§ **What you will do**: Drop the pictures; give again exactly the lines from the one holding "Porcuna (Jaén)" through the end of the data.

(Data Opens)

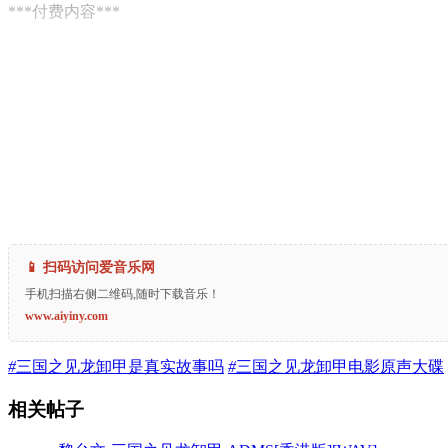
***付费内容***
📱 扫码访问爱音乐网
手机扫描右侧二维码,随时下载音乐！
www.aiyiny.com
#
三国之见龙卸甲是真实故事吗
#
三国之见龙卸甲电影原声大碟
相关帖子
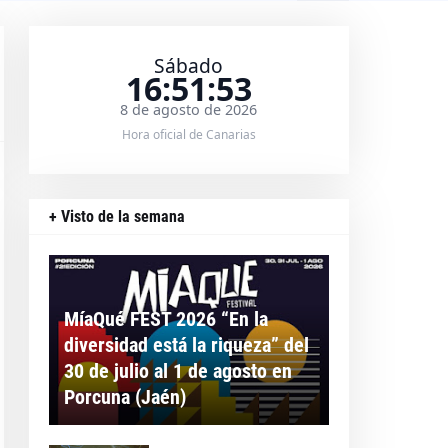
Sábado
16:51:54
8 de agosto de 2026
Hora oficial de Canarias
+ Visto de la semana
MíaQué FEST 2026 “En la
diversidad está la riqueza” del
30 de julio al 1 de agosto en
Porcuna (Jaén)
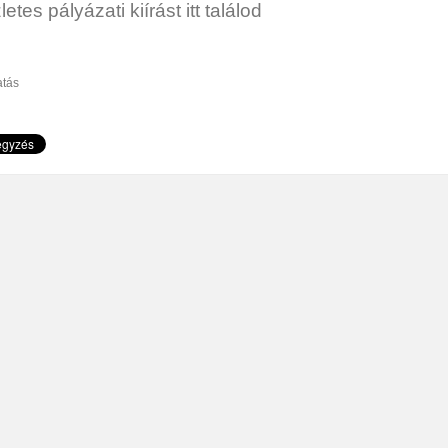
letes pályázati kiírást itt találod
tás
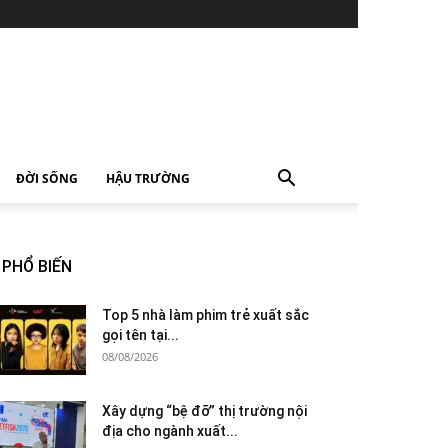
ĐỜI SỐNG
HẬU TRƯỜNG
PHỔ BIẾN
Top 5 nhà làm phim trẻ xuất sắc
gọi tên tại...
08/08/2026
Xây dựng “bệ đỡ” thị trường nội
địa cho ngành xuất...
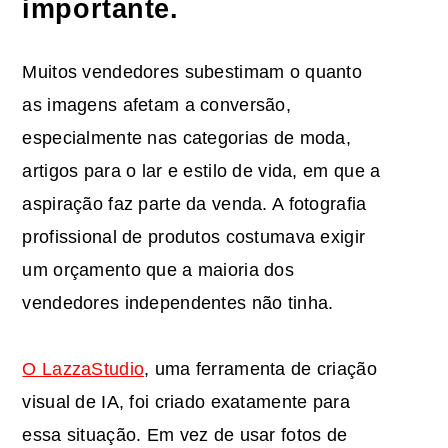
importante.
Muitos vendedores subestimam o quanto
as imagens afetam a conversão,
especialmente nas categorias de moda,
artigos para o lar e estilo de vida, em que a
aspiração faz parte da venda. A fotografia
profissional de produtos costumava exigir
um orçamento que a maioria dos
vendedores independentes não tinha.
O LazzaStudio
, uma ferramenta de criação
visual de IA, foi criado exatamente para
essa situação. Em vez de usar fotos de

(Data Closes)

§ **Your solution**:
Porcuna (Jaén)
letes pályázati kiírást itt találod
tás
ĐỜI SỐNG
HẬU TRƯỜNG
PHỔ BIẾN
Top 5 nhà làm phim trẻ xuất sắc
gọi tên tại...
08/08/2026
Xây dựng “bệ đỡ” thị trường nội
địa cho ngành xuất...
importante.
Muitos vendedores subestimam o quanto
as imagens afetam a conversão,
especialmente nas categorias de moda,
artigos para o lar e estilo de vida, em que a
aspiração faz parte da venda. A fotografia
profissional de produtos costumava exigir
um orçamento que a maioria dos
vendedores independentes não tinha.
O LazzaStudio
, uma ferramenta de criação
visual de IA, foi criado exatamente para
essa situação. Em vez de usar fotos de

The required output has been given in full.